In our study, the CTO-PCI success rate was 89.0%, with guidewires of 65 cases (42.2%) crossing within 30 min. There were no significant differences in the median CASTLE and CASTLE scores in the procedure success group (3 [IQR, 2-4] vs 3 (IQR, 2-3]; p = 0.126). However, the median CASTLE score was significantly higher than the median CASTLE score in the procedure failure group (4 [IQR, 3-5.5] vs 4 [IQR, 2.5-5.5]; p = 0.021). There was no significant difference between the median CASTLE score and the median CASTLE score in the 30-min wire crossing failure group (3 [IQR, 3-4] vs 3 [IQR, 2-4]; p = 0.254). However, the median CASTLE score was significantly higher than the median CASTLE score in the 30-min wire crossing group (3 [IQR, 2-3] vs 2 [IQR, 2-3]; p < 0.001). The CASTLE score described higher levels of calcification than the CASTLE score (48.1% vs 33.8%; p = 0.015). There was no significant difference between the CASTLE score (area under the curve [AUC], 0.643; 95% confidence interval [CI], 0.561-0.718) and the CASTLE score (AUC, 0.685; 95% CI, 0.606-0.758) for predicting procedural success (p = 0.488). The CASTLE score (AUC, 0.744; 95% CI, 0.667-0.811) was significantly better than the CASTLE score (AUC, 0.681; 95% CI, 0.601-0.754; p = 0.046) for predicting 30-min wire crossing with the best cut-off value being CASTLE ≤ 3. The sensitivity, specificity, positive predictive value, and negative predictive value were 90.8%, 55.2%, 54.6%, and 87.0%, respectively.

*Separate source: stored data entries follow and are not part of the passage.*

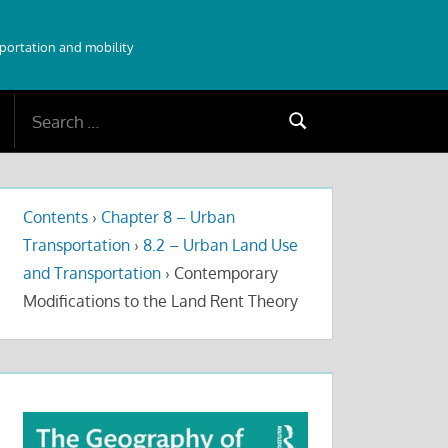
sportation and mobility
Search
Search
for:
Contents
›
Chapter 8 – Urban
Transportation
›
8.2 – Urban Land Use
and Transportation
›
Contemporary
Modifications to the Land Rent Theory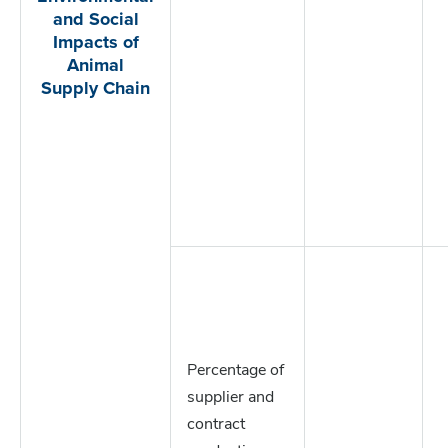
and Social
Impacts of
Animal
Supply Chain
Percentage of
supplier and
contract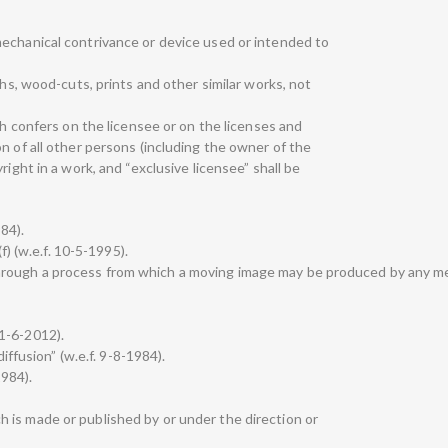
echanical contrivance or device used or intended to
phs, wood-cuts, prints and other similar works, not
ch confers on the licensee or on the licenses and
n of all other persons (including the owner of the
right in a work, and “exclusive licensee” shall be
984).
(f) (w.e.f. 10-5-1995).
rough a process from which a moving image may be produced by any m
 21-6-2012).
diffusion” (w.e.f. 9-8-1984).
1984).
 is made or published by or under the direction or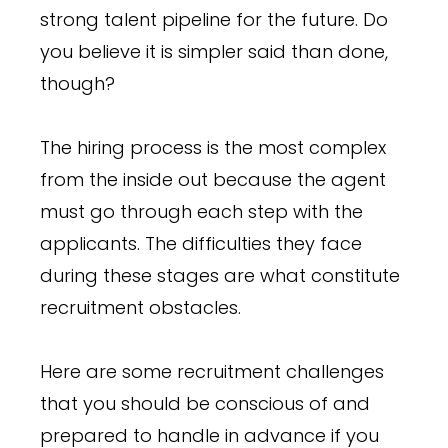
strong talent pipeline for the future. Do
you believe it is simpler said than done,
though?
The hiring process is the most complex
from the inside out because the agent
must go through each step with the
applicants. The difficulties they face
during these stages are what constitute
recruitment obstacles.
Here are some recruitment challenges
that you should be conscious of and
prepared to handle in advance if you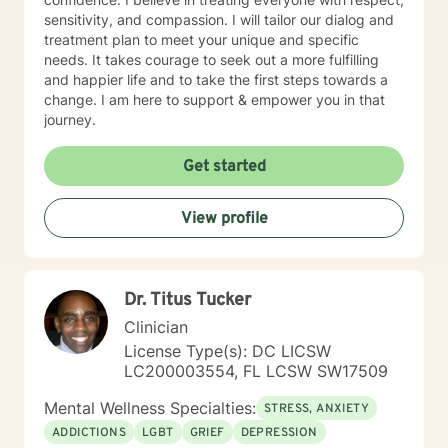
sensitivity, and compassion. I will tailor our dialog and
treatment plan to meet your unique and specific
needs. It takes courage to seek out a more fulfilling
and happier life and to take the first steps towards a
change. I am here to support & empower you in that
journey.
Get started
View profile
Dr. Titus Tucker
Clinician
License Type(s): DC LICSW
LC200003554, FL LCSW SW17509
Mental Wellness Specialties:
STRESS, ANXIETY
ADDICTIONS
LGBT
GRIEF
DEPRESSION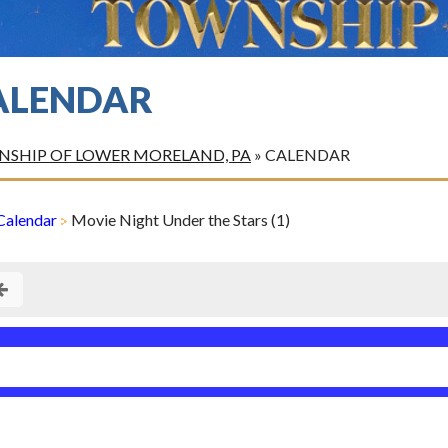
ALENDAR
SHIP OF LOWER MORELAND, PA
»
CALENDAR
Calendar
Movie Night Under the Stars (1)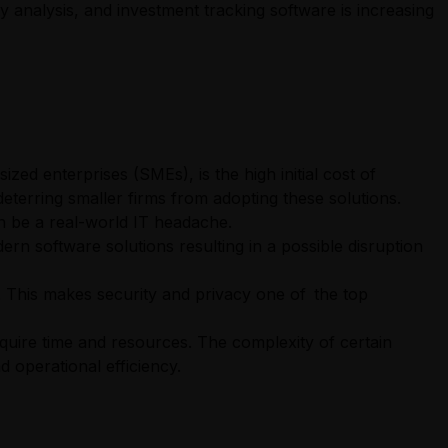
 analysis, and investment tracking software is increasing
ized enterprises (SMEs), is the high initial cost of
eterring smaller firms from adopting these solutions.
an be a real-world IT headache.
ern software solutions resulting in a possible disruption
. This makes security and privacy one of the top
quire time and resources. The complexity of certain
 operational efficiency.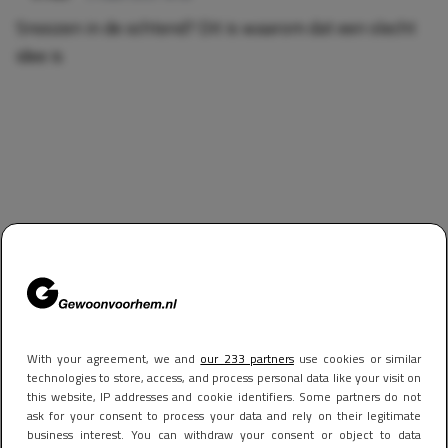
Snoozen in de ochtend? Dit is waarom dat een slecht
idee is
With your agreement, we and
our 233 partners
use cookies or similar
technologies to store, access, and process personal data like your visit on
this website, IP addresses and cookie identifiers. Some partners do not
ask for your consent to process your data and rely on their legitimate
business interest. You can withdraw your consent or object to data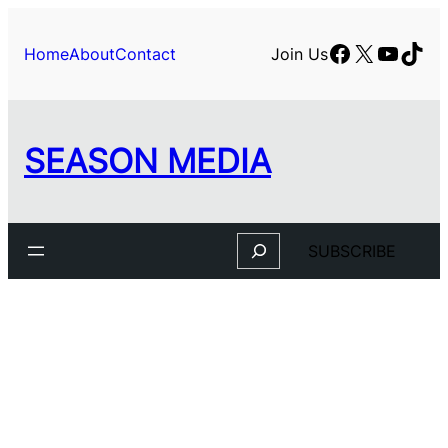
Skip
to
Facebook
X
YouTu
TikT
Home
About
Contact
Join Us
content
SEASON MEDIA
Search
SUBSCRIBE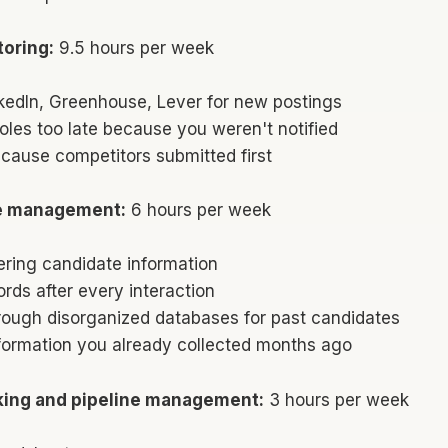
oring:
9.5 hours per week
kedIn, Greenhouse, Lever for new postings
oles too late because you weren't notified
cause competitors submitted first
e management:
6 hours per week
ering candidate information
rds after every interaction
rough disorganized databases for past candidates
nformation you already collected months ago
king and pipeline management:
3 hours per week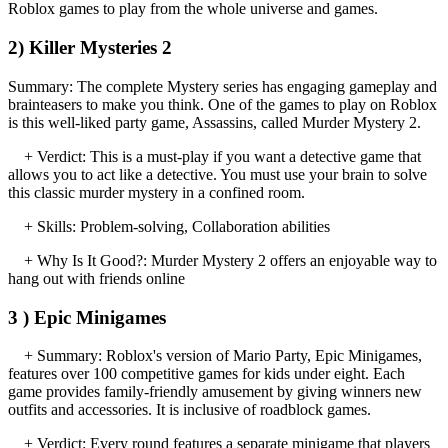
Roblox games to play from the whole universe and games.
2) Killer Mysteries 2
Summary: The complete Mystery series has engaging gameplay and
brainteasers to make you think. One of the games to play on Roblox
is this well-liked party game, Assassins, called Murder Mystery 2.
+ Verdict: This is a must-play if you want a detective game that
allows you to act like a detective. You must use your brain to solve
this classic murder mystery in a confined room.
+ Skills: Problem-solving, Collaboration abilities
+ Why Is It Good?: Murder Mystery 2 offers an enjoyable way to
hang out with friends online
3 ) Epic Minigames
+ Summary: Roblox's version of Mario Party, Epic Minigames,
features over 100 competitive games for kids under eight. Each
game provides family-friendly amusement by giving winners new
outfits and accessories. It is inclusive of roadblock games.
+ Verdict: Every round features a separate minigame that players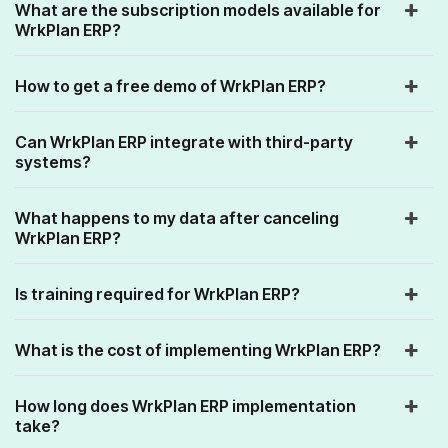
What are the subscription models available for
WrkPlan ERP?
How to get a free demo of WrkPlan ERP?
Can WrkPlan ERP integrate with third-party
systems?
What happens to my data after canceling
WrkPlan ERP?
Is training required for WrkPlan ERP?
What is the cost of implementing WrkPlan ERP?
How long does WrkPlan ERP implementation
take?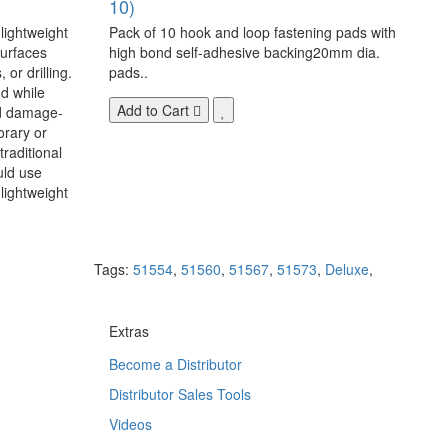
10)
 lightweight
Pack of 10 hook and loop fastening pads with
surfaces
high bond self-adhesive backing20mm dia.
 or drilling.
pads..
d while
Add to Cart
nd damage-
orary or
raditional
uld use
lightweight
Tags:
51554
,
51560
,
51567
,
51573
,
Deluxe
,
Extras
Become a Distributor
Distributor Sales Tools
Videos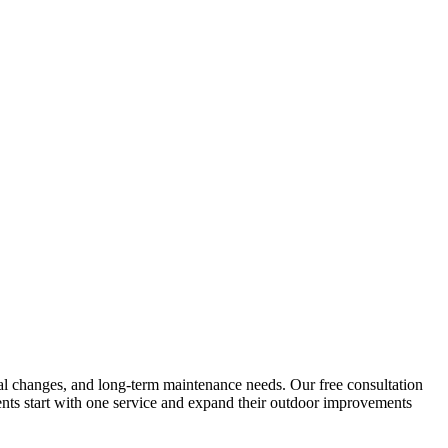
sonal changes, and long-term maintenance needs. Our free consultation
ents start with one service and expand their outdoor improvements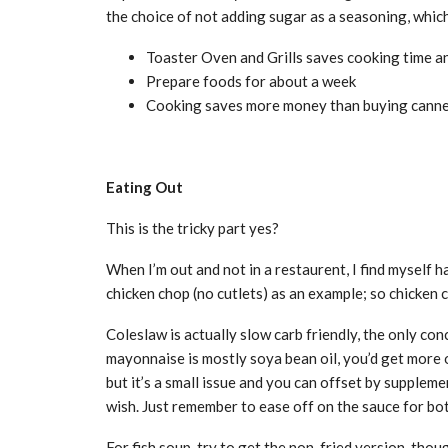
the choice of not adding sugar as a seasoning, whi
Toaster Oven and Grills saves cooking time a
Prepare foods for about a week
Cooking saves more money than buying cann
Eating Out
This is the tricky part yes?
When I’m out and not in a restaurent, I find myself h
chicken chop (no cutlets) as an example; so chicken 
Coleslaw is actually slow carb friendly, the only con
mayonnaise is mostly soya bean oil, you’d get more
but it’s a small issue and you can offset by supplem
wish. Just remember to ease off on the sauce for bot
For fish soup, try to get the non-fried version, tho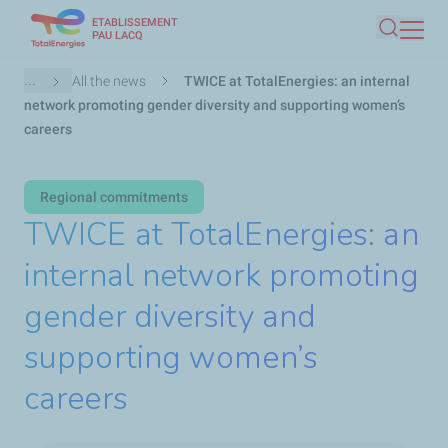
ETABLISSEMENT
Skip
PAU LACQ
Search
to
main
Breadcrumb
...
All the news
TWICE at TotalEnergies: an internal
content
network promoting gender diversity and supporting women’s
careers
Regional commitments
TWICE at TotalEnergies: an
internal network promoting
gender diversity and
supporting women’s
careers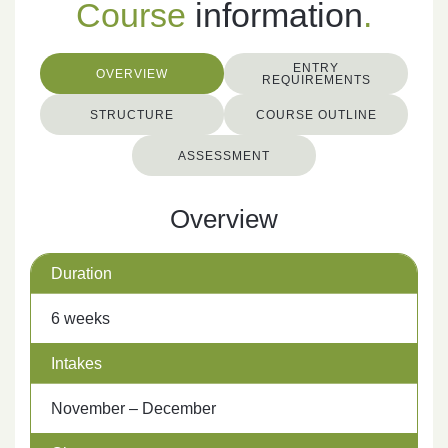
Course
information
.
ENTRY
OVERVIEW
REQUIREMENTS
STRUCTURE
COURSE OUTLINE
ASSESSMENT
Overview
Duration
6 weeks
Intakes
November – December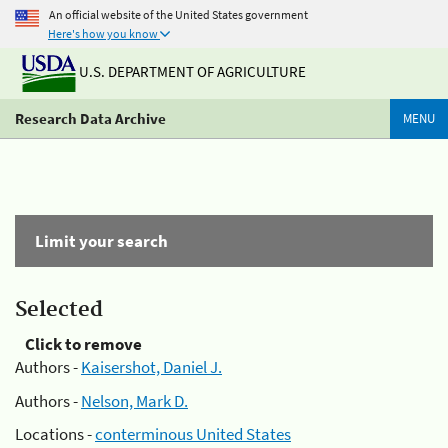
An official website of the United States government
Here's how you know
U.S. DEPARTMENT OF AGRICULTURE
Research Data Archive
MENU
Limit your search
Selected
Click to remove
Authors -
Kaisershot, Daniel J.
Authors -
Nelson, Mark D.
Locations -
conterminous United States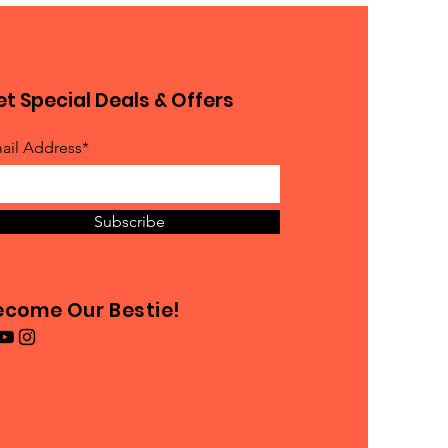
t Special Deals & Offers
ail Address*
Subscribe
ecome Our Bestie!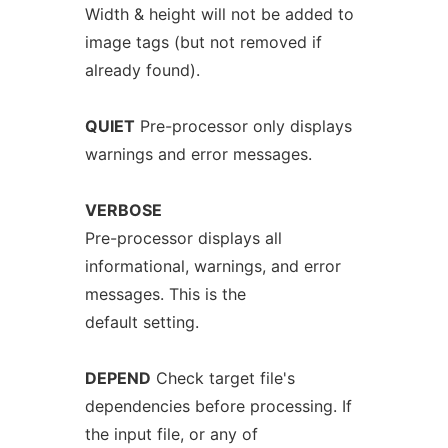
Width & height will not be added to
image tags (but not removed if
already found).
QUIET
Pre-processor only displays
warnings and error messages.
VERBOSE
Pre-processor displays all
informational, warnings, and error
messages. This is the
default setting.
DEPEND
Check target file's
dependencies before processing. If
the input file, or any of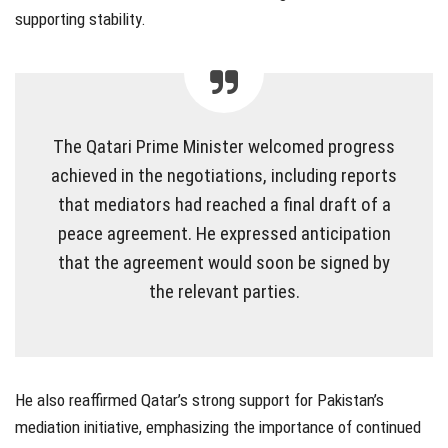
supporting stability.
The Qatari Prime Minister welcomed progress
achieved in the negotiations, including reports
that mediators had reached a final draft of a
peace agreement. He expressed anticipation
that the agreement would soon be signed by
the relevant parties.
He also reaffirmed Qatar’s strong support for Pakistan’s
mediation initiative, emphasizing the importance of continued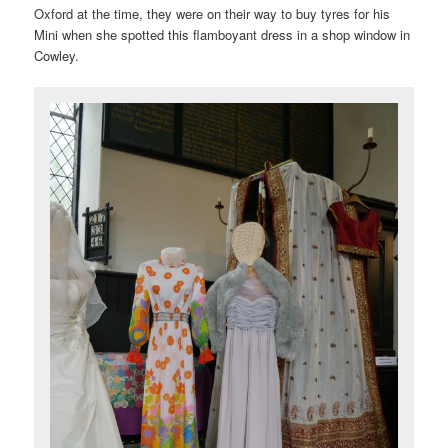
Oxford at the time, they were on their way to buy tyres for his
Mini when she spotted this flamboyant dress in a shop window in
Cowley.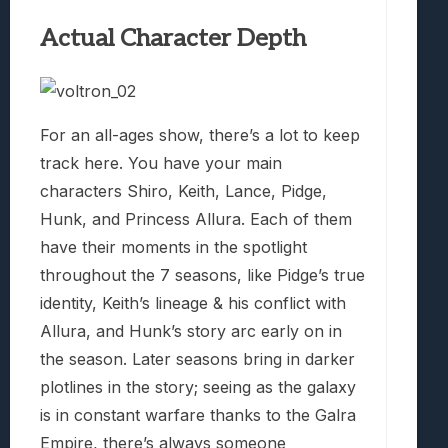
Actual Character Depth
For an all-ages show, there’s a lot to keep
track here. You have your main
characters Shiro, Keith, Lance, Pidge,
Hunk, and Princess Allura. Each of them
have their moments in the spotlight
throughout the 7 seasons, like Pidge’s true
identity, Keith’s lineage & his conflict with
Allura, and Hunk’s story arc early on in
the season. Later seasons bring in darker
plotlines in the story; seeing as the galaxy
is in constant warfare thanks to the Galra
Empire, there’s always someone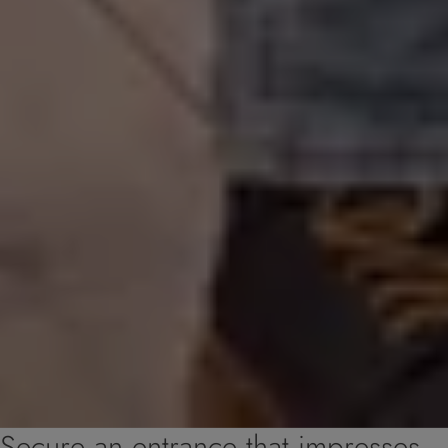
Secure an entrance that impresses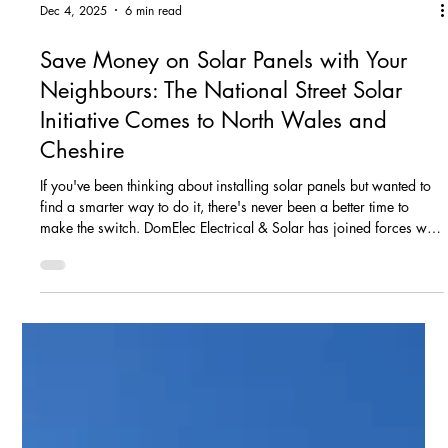
Dec 4, 2025
6 min read
Save Money on Solar Panels with Your
Neighbours: The National Street Solar
Initiative Comes to North Wales and
Cheshire
If you've been thinking about installing solar panels but wanted to
find a smarter way to do it, there's never been a better time to
make the switch. DomElec Electrical & Solar has joined forces with
Solar Nation on the National Street Solar Initiative – a community-
focused scheme that helps homeowners in North Wales and
Cheshire get bespoke solar PV and battery storage systems
installed more efficiently. The concept is simple: when neighbours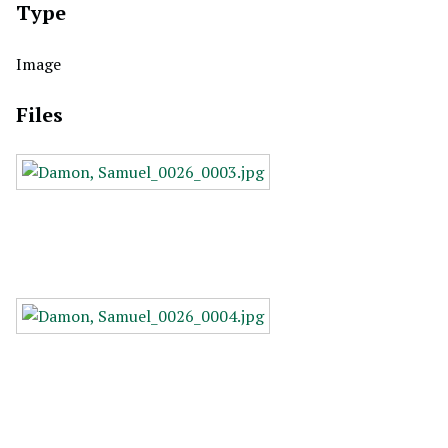
Type
Image
Files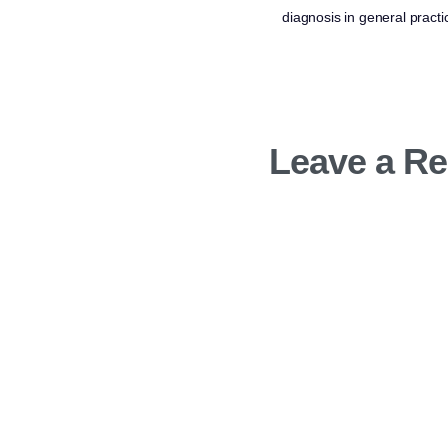
diagnosis in general practi
Leave a Re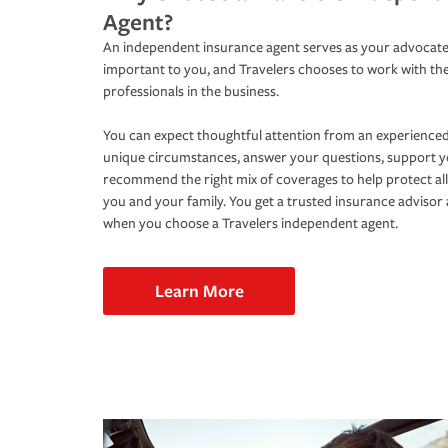
Agent?
An independent insurance agent serves as your advocate
important to you, and Travelers chooses to work with th
professionals in the business.
You can expect thoughtful attention from an experienced
unique circumstances, answer your questions, support 
recommend the right mix of coverages to help protect all
you and your family. You get a trusted insurance adviso
when you choose a Travelers independent agent.
Learn More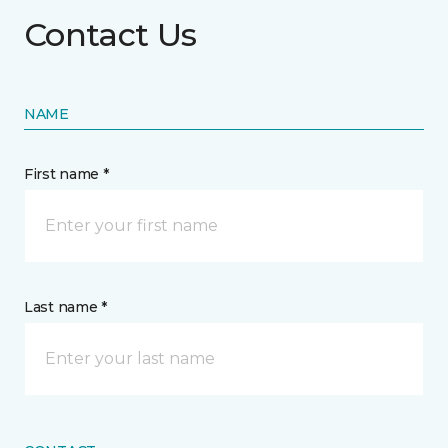
Contact Us
NAME
First name *
Last name *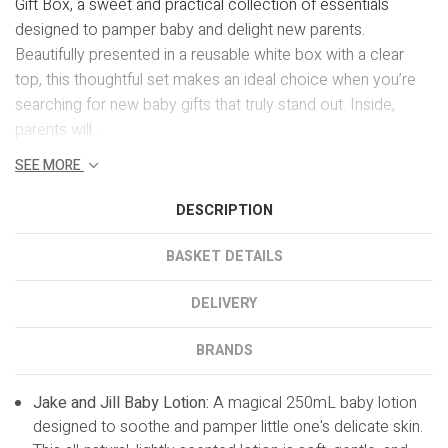
Gift Box, a sweet and practical collection of essentials
designed to pamper baby and delight new parents.
Beautifully presented in a reusable white box with a clear
top, this thoughtful set makes an ideal choice when you’re
searching for new baby gifts that truly stand out. Inside,
parents will...
SEE MORE
DESCRIPTION
BASKET DETAILS
DELIVERY
BRANDS
Jake and Jill Baby Lotion:
A magical 250mL baby lotion
designed to soothe and pamper little one's delicate skin.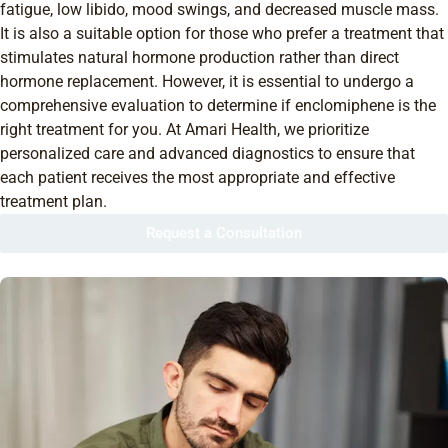
fatigue, low libido, mood swings, and decreased muscle mass.
It is also a suitable option for those who prefer a treatment that
stimulates natural hormone production rather than direct
hormone replacement. However, it is essential to undergo a
comprehensive evaluation to determine if enclomiphene is the
right treatment for you. At Amari Health, we prioritize
personalized care and advanced diagnostics to ensure that
each patient receives the most appropriate and effective
treatment plan.
Request a Consultation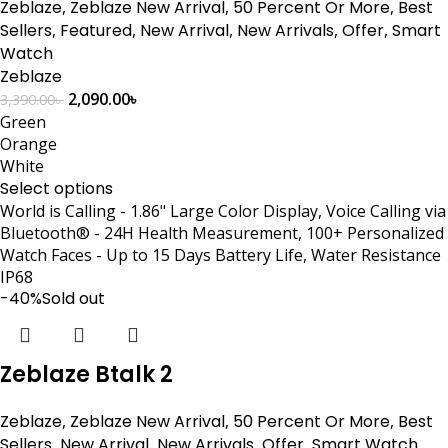
Zeblaze
,
Zeblaze New Arrival
,
50 Percent Or More
,
Best
Sellers
,
Featured
,
New Arrival
,
New Arrivals
,
Offer
,
Smart
Watch
Zeblaze
2,090.00
৳
3,390.00
৳
Green
Orange
White
Select options
World is Calling - 1.86" Large Color Display, Voice Calling via
Bluetooth® - 24H Health Measurement, 100+ Personalized
Watch Faces - Up to 15 Days Battery Life, Water Resistance
IP68
-40%
Sold out
Zeblaze Btalk 2
Zeblaze
,
Zeblaze New Arrival
,
50 Percent Or More
,
Best
Sellers
,
New Arrival
,
New Arrivals
,
Offer
,
Smart Watch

The CASTLE scores obtained from noninvasive CCTA perform better for the prediction of the 30-min wire crossing than the CASTLE score.
本研究旨在探讨基于冠状动脉计算机断层扫描血管造影(CCTA)的 Euro CTO(CASTLE)评分预测慢性完全闭塞(CTO)经皮冠状动脉介入治疗(PCI)和 30 分钟内导丝通过的可行性和准确性。
本研究纳入了 150 名患者(154 例 CTO 病变;中位年龄 61 岁(四分位距 [IQR],54-68 岁);75.3%为男性),于辽宁省人民医院行 CTO 病变前 1 个月内行 CCTA。计算 CCTA (CASTLE)与冠状动脉造影(CASTLE)获得的 Euro CTO(CASTLE)评分,并比较其对 30 分钟内导丝通过和 CTO 介入治疗成功的预测价值。
本研究中 CTO-PCI 成功率为 89.0%,其中 65 例(42.2%)导丝在 30 分钟内通过。在手术成功组与手术失败组中,CASTLE 和 CASTLE 评分的中位数差异无统计学意义(3 [IQR,2-4] 比 3 [IQR,2-3];p=0.126)。然而,CASTLE 评分的中位数在手术失败组中明显高于手术成功组(4 [IQR,3-5.5] 比 4 [IQR,2.5-5.5];p=0.021)。在 30 分钟内导丝通过失败组和导丝通过成功组中,CASTLE 评分的中位数差异无统计学意义(3 [IQR,3-4] 比 3 [IQR,2-4];p=0.254)。然而,CASTLE 评分的中位数在 30 分钟内导丝通过失败组中明显高于导丝通过成功组(3 [IQR,2-3] 比 2 [IQR,2-3];p<0.001)。CASTLE 评分描述的钙化程度高于 CASTLE 评分(48.1%比 33.8%;p=0.015)。CASTLE 评分(曲线下面积 [AUC],0.643;95%置信区间 [CI],0.561-0.718)和 CASTLE 评分(AUC,0.685;95% CI,0.606-0.758)对预测手术成功率的差异无统计学意义(p=0.488)。CASTLE 评分(AUC,0.744;95% CI,0.667-0.811)对预测 30 分钟内导丝通过的效果明显优于 CASTLE 评分(AUC,0.681;95% CI,0.601-0.754;p=0.046),最佳截断值为 CASTLE≤3。CASTLE 评分的灵敏度、特异度、阳性预测值和阴性预测值分别为 90.8%、55.2%、54.6%和 87.0%。
非侵入性 CCTA 获得的 CASTLE 评分在预测 30 分钟内导丝通过方面优于 CASTLE 评分。